Сказывалось и то, что сам боярин Микула порой приезжал поглядеть на работу. А сын его Любомир стал у Карины первым помощником. Она хвалила юношу. Он и в деле доставки леса разбирался, и знал, какой лес лучше отбирать. Но лишь Карина — властно и непреклонно — могла наладить работу в полную силу, и ее голос мастеровые слышали каждый день, а повеления ее, четкие и деловые, напоминали наказы опытного воеводы.
В этой суете и заботах Карина забывала о грызущей душу тоске. У нее была сильная воля и неуемное желание подняться над людьми; не по родовитости, так по сути добиться, чтобы с ней считались. Только в Киеве, где многие градцы были побогаче и держались горделивее иных князей племенных, такое было возможно.
За день Карина уставала. Однако и в доме родимого батюшки отдохнуть было некогда. Всегда тут толклись гости, набивались люди, плясали скоморохи, слышались гусельный перезвон да пение. Городская стража, следившая, чтобы по темному времени в домах во избежание пожара гасились огни, с особой снисходительностью относилась к тому, что в доме певца Бояна происходили поздние гуляния. Оно и понятно: у Бояна любили погостить и именитые бояре, и старшины концов городских. Как бы ни умаялась Карина за день, ей приходилось сидеть в шумном тереме, слушать, порой и в пляс ее тянули. Но — странное дело — то ли воздух в тереме батюшки был особый, то ли еще что, однако усталость будто проходила, и Карина сама с охотой находилась среди людей, иногда просто наблюдала, а порой, угощая гостей чаркой, подсаживалась рядом, заводила нужные знакомства, кого очаровывала, кого дивила небабьей мудростью, заинтересовывала.
Еще у Карины впервые в жизни появилась подруга — Белёна-пе-вунья. Раньше у Карины не больно-то получалось дружить с бабами, да и среди мужчин ей было интересней. А тут Белёна — с ее незлобивым соперничанием в красоте, с ее весельем, вниманием приветливым. Именно Белёна показала Карине Киев, со всеми познакомила, свела. Научила, и делиться маленькими тайнами. Вернее, делилась в основном одна Белёна, но делала это с такой подкупающей откровенностью, что обычно не доверявшая девкам Карина прониклась к ней симпатией.
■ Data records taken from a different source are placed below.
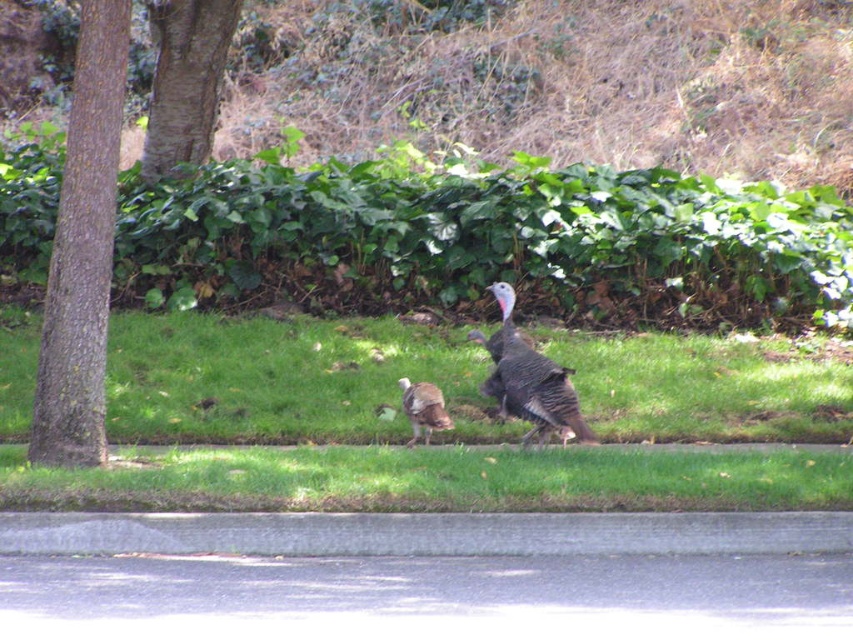 Can you confirm if brown rough bark tree at left is positioned above brown feathered turkey at center?

Yes, brown rough bark tree at left is above brown feathered turkey at center.

Can you confirm if brown rough bark tree at left is shorter than brown feathered turkey at center?

No.

Is point (48, 273) farther from viewer compared to point (421, 385)?

Yes, it is behind point (421, 385).

This screenshot has width=853, height=640. I want to click on brown rough bark tree at left, so click(82, 250).

You are a GUI agent. You are given a task and a screenshot of the screen. Output one action in this format:
    pyautogui.click(x=<x>, y=<y>)
    Task: Click on the brown rough bark tree at left
    This screenshot has height=640, width=853.
    Given the screenshot: What is the action you would take?
    pyautogui.click(x=82, y=250)

Between brown rough bark tree at left and brown rough bark tree at upper left, which one has more height?

Standing taller between the two is brown rough bark tree at left.

Locate an element on the screen. This screenshot has width=853, height=640. brown rough bark tree at left is located at coordinates (82, 250).

Can you confirm if gray concrete curb at lower center is taller than brown rough bark tree at left?

In fact, gray concrete curb at lower center may be shorter than brown rough bark tree at left.

Can you confirm if gray concrete curb at lower center is smaller than brown rough bark tree at left?

Correct, gray concrete curb at lower center occupies less space than brown rough bark tree at left.

Which is in front, point (526, 524) or point (33, 403)?

Point (526, 524) is more forward.

I want to click on gray concrete curb at lower center, so click(424, 532). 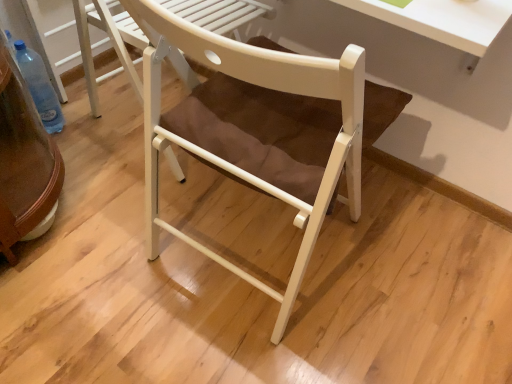 Where is `free location in front of transparent plastic bottle at lower left`? This screenshot has height=384, width=512. free location in front of transparent plastic bottle at lower left is located at coordinates (71, 160). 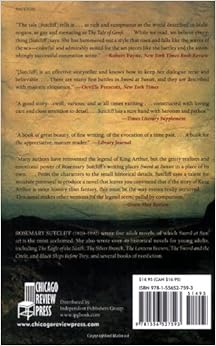 Where is `book`? The image size is (216, 346). book is located at coordinates (95, 245). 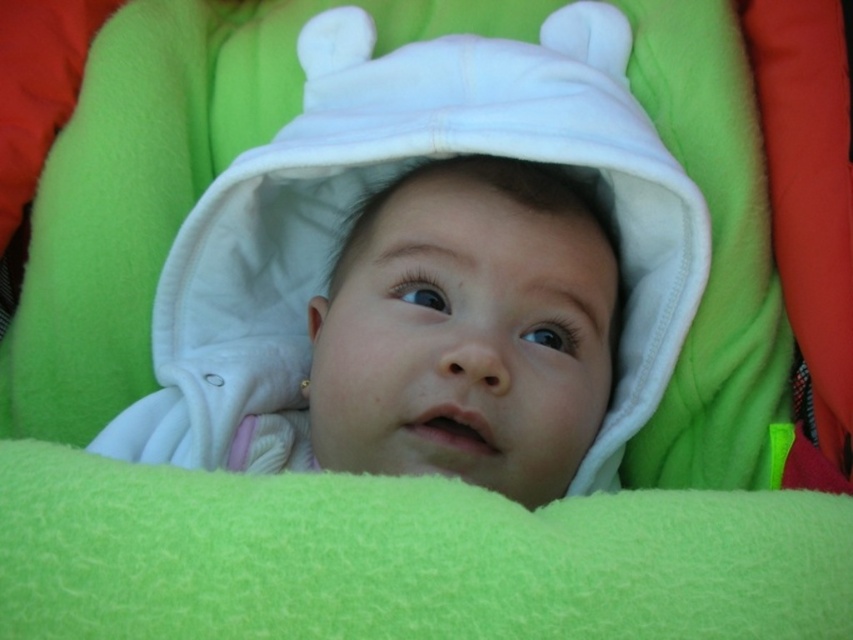 Question: Does green fleece blanket at center appear over white fleece baby at center?

Choices:
 (A) no
 (B) yes

Answer: (A)

Question: Is green fleece blanket at center below white fleece baby at center?

Choices:
 (A) yes
 (B) no

Answer: (A)

Question: Can you confirm if green fleece blanket at center is thinner than white fleece baby at center?

Choices:
 (A) no
 (B) yes

Answer: (A)

Question: Which point is closer to the camera?

Choices:
 (A) white fleece baby at center
 (B) green fleece blanket at center

Answer: (B) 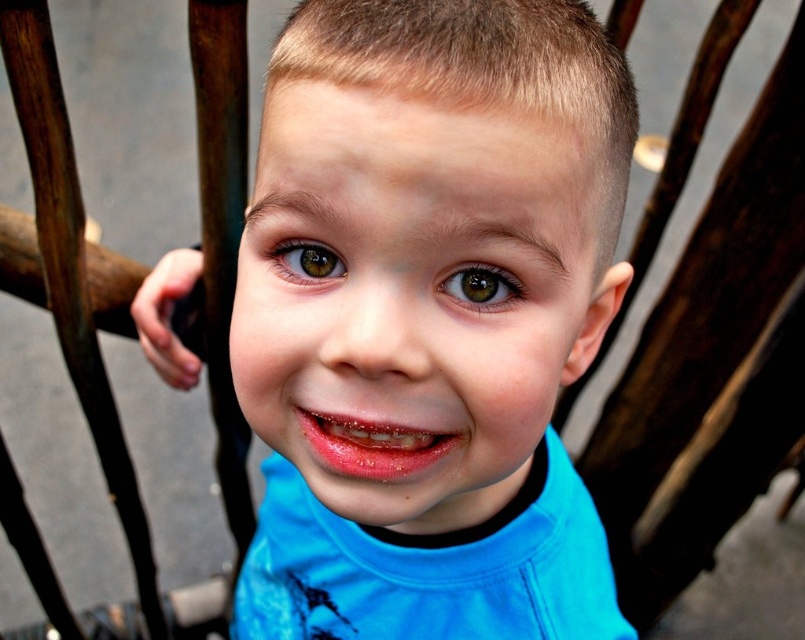 Measure the distance between point (556, 454) and camera.

Point (556, 454) is 24.33 inches away from camera.

Who is more forward, (353, 616) or (6, 289)?

Positioned in front is point (353, 616).

Who is more forward, [364,412] or [114,264]?

Point [364,412] is in front.

You are a GUI agent. You are given a task and a screenshot of the screen. Output one action in this format:
    pyautogui.click(x=<x>, y=<y>)
    Task: Click on the blue fabric shirt at center
    This screenshot has width=805, height=640.
    Given the screenshot: What is the action you would take?
    pyautogui.click(x=431, y=314)

Does point (473, 276) come farther from viewer compared to point (287, 268)?

No, it is not.

Is green matte eye at center wider than brown glossy eye at center?

Indeed, green matte eye at center has a greater width compared to brown glossy eye at center.

Is point (469, 266) farther from camera compared to point (312, 253)?

No, it is not.

Find the location of a particular element. This screenshot has height=640, width=805. green matte eye at center is located at coordinates (481, 285).

Who is taller, blue fabric shirt at center or green matte eye at center?

blue fabric shirt at center is taller.

Can you confirm if blue fabric shirt at center is positioned above green matte eye at center?

Incorrect, blue fabric shirt at center is not positioned above green matte eye at center.

Is point (354, 60) farther from camera compared to point (473, 273)?

No.

Locate an element on the screen. The image size is (805, 640). blue fabric shirt at center is located at coordinates (431, 314). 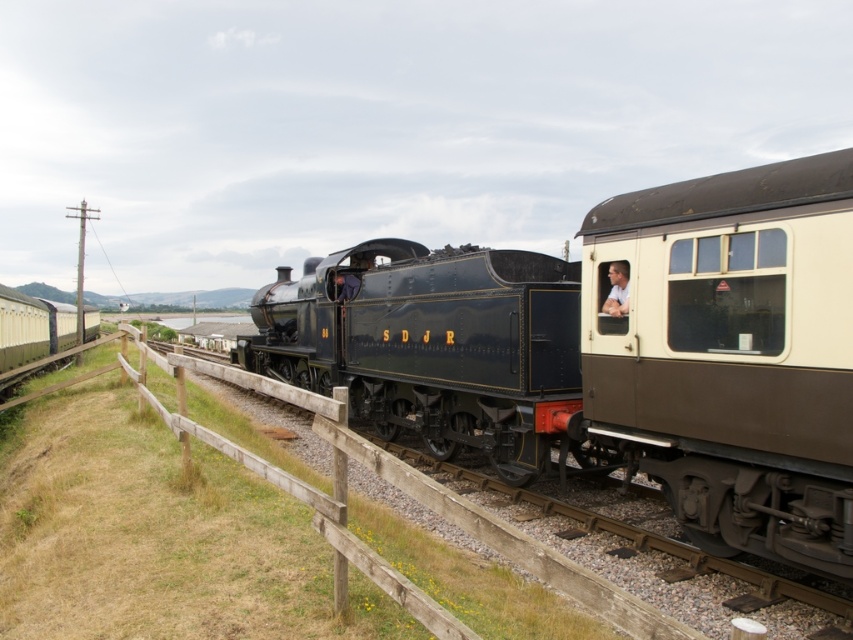 Question: In this image, where is polished dark blue locomotive at center located relative to light blue shirt at center?

Choices:
 (A) below
 (B) above

Answer: (A)

Question: Which object is farther from the camera taking this photo?

Choices:
 (A) matte cream passenger car at right
 (B) light blue shirt at center

Answer: (B)

Question: Does matte cream passenger car at right have a lesser width compared to matte black locomotive at center?

Choices:
 (A) no
 (B) yes

Answer: (B)

Question: Considering the real-world distances, which object is farthest from the polished dark blue locomotive at center?

Choices:
 (A) matte cream passenger car at right
 (B) light blue shirt at center
 (C) matte black locomotive at center

Answer: (B)

Question: Is matte cream passenger car at right wider than matte black locomotive at center?

Choices:
 (A) no
 (B) yes

Answer: (A)

Question: Which object is positioned closest to the matte black locomotive at center?

Choices:
 (A) polished dark blue locomotive at center
 (B) light blue shirt at center
 (C) matte cream passenger car at right

Answer: (A) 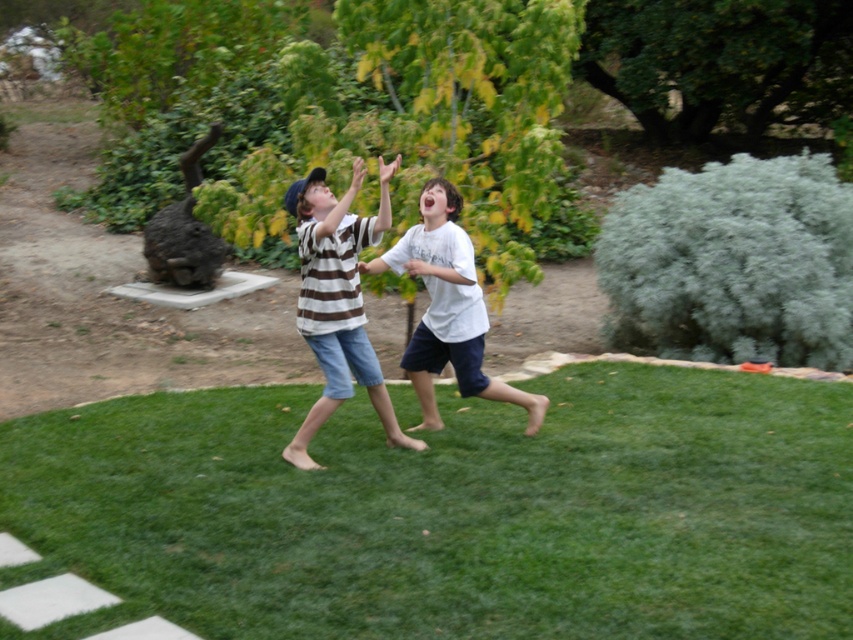 Which is more to the left, green leafy tree at upper center or white cotton shirt at center?

From the viewer's perspective, white cotton shirt at center appears more on the left side.

Measure the distance between point (770, 44) and camera.

Point (770, 44) and camera are 18.88 meters apart from each other.

Who is more distant from viewer, (x=851, y=35) or (x=459, y=257)?

Positioned behind is point (x=851, y=35).

Image resolution: width=853 pixels, height=640 pixels. I want to click on green leafy tree at upper center, so click(720, 61).

Can you confirm if green grass at center is positioned above brown striped shirt at center?

No.

Which is in front, point (344, 556) or point (364, 232)?

Point (344, 556) is more forward.

Is point (65, 481) in front of point (314, 266)?

Yes.

Where is `green grass at center`? green grass at center is located at coordinates (451, 512).

Is gray fluffy bush at right shorter than green leafy tree at upper center?

No, gray fluffy bush at right is not shorter than green leafy tree at upper center.

The height and width of the screenshot is (640, 853). Identify the location of gray fluffy bush at right. (733, 262).

I want to click on gray fluffy bush at right, so click(733, 262). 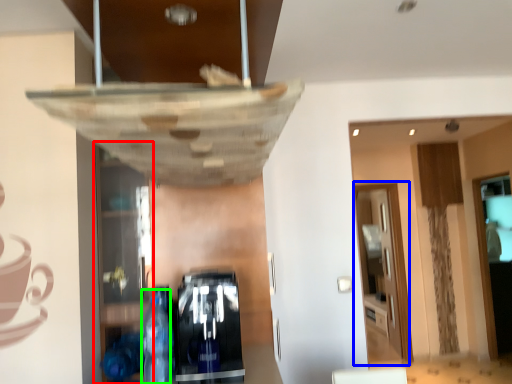 Question: Considering the real-world distances, which object is farthest from shelf (highlighted by a red box)? glass door (highlighted by a blue box) or bottle (highlighted by a green box)?

Choices:
 (A) glass door
 (B) bottle

Answer: (A) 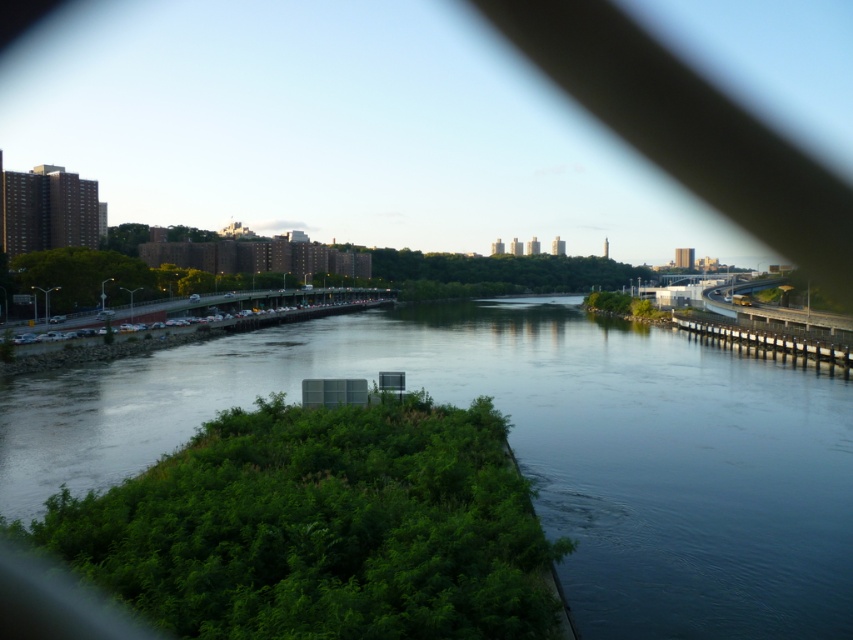 Is dark blue water at center taller than concrete bridge at right?

No, dark blue water at center is not taller than concrete bridge at right.

This screenshot has height=640, width=853. What do you see at coordinates (531, 449) in the screenshot? I see `dark blue water at center` at bounding box center [531, 449].

What do you see at coordinates (531, 449) in the screenshot? The image size is (853, 640). I see `dark blue water at center` at bounding box center [531, 449].

Locate an element on the screen. The height and width of the screenshot is (640, 853). dark blue water at center is located at coordinates (531, 449).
Белёна была единственным ребенком богатого оружейника Стоюна, отец ее баловал и лелеял, ни в чем, не чиня препятствий. Правда, в последнее время он все чаще пенял ей на долгую бесполезную связь с Кудряшом. Оружейнику льстило, что дочка сошлась с парнем боярского рода, да только ему все чаще казалось, что ничего путного из этой связи не получится… И порой Белёна, когда оставалась ночевать у подруги и девушки укладывались под медвежьи шкуры, заводили под гудение печки-каменки разговоры, делилась наболевшим:
— Батюшка грозится меня отдать по своему выбору, ежели Кудряш и далее станет со свадьбой тянуть. Но, думаю, пугает. Ведь и ему Кудряш люб. А то, что все не сватает, — так я его даже понимаю.
— Понимаешь? — удивлялась Карина.
Белёна кивала. Сидела на лежанке, прислонившись к растянутой на бревенчатой стене шкуре, расчесывала расплетенную косу. Волосы у нее были очень светлые, а брови и ресницы — темнее волос, и это было красиво. Красавица и богатая наследница, она давно могла бы завлечь и не такого ветреного, как Кудряш. И хотя Белене нравилось заигрывание молодцев, но как-то без особого бабьего огонька она шутила с ними и обменивалась острым словцом. Зато когда появлялся Кудряш, прямо светилась.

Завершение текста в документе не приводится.